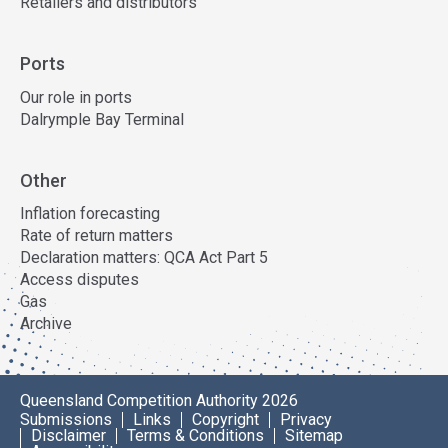
Retailers and distributors
Ports
Our role in ports
Dalrymple Bay Terminal
Other
Inflation forecasting
Rate of return matters
Declaration matters: QCA Act Part 5
Access disputes
Gas
Archive
Queensland Competition Authority 2026
Submissions
Links
Copyright
Privacy
Disclaimer
Terms & Conditions
Sitemap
_ _ _ _ _ _ _
▶ _INSTRUCTIONS FOR THE TASK_
Print all the lines above again exactly, without any pictures.

▶ _WRITTEN SOLUTION_
Retailers and distributors
Ports
Our role in ports
Dalrymple Bay Terminal
Other
Inflation forecasting
Rate of return matters
Declaration matters: QCA Act Part 5
Access disputes
Gas
Archive
Queensland Competition Authority 2026
Submissions
Links
Copyright
Privacy
Disclaimer
Terms & Conditions
Sitemap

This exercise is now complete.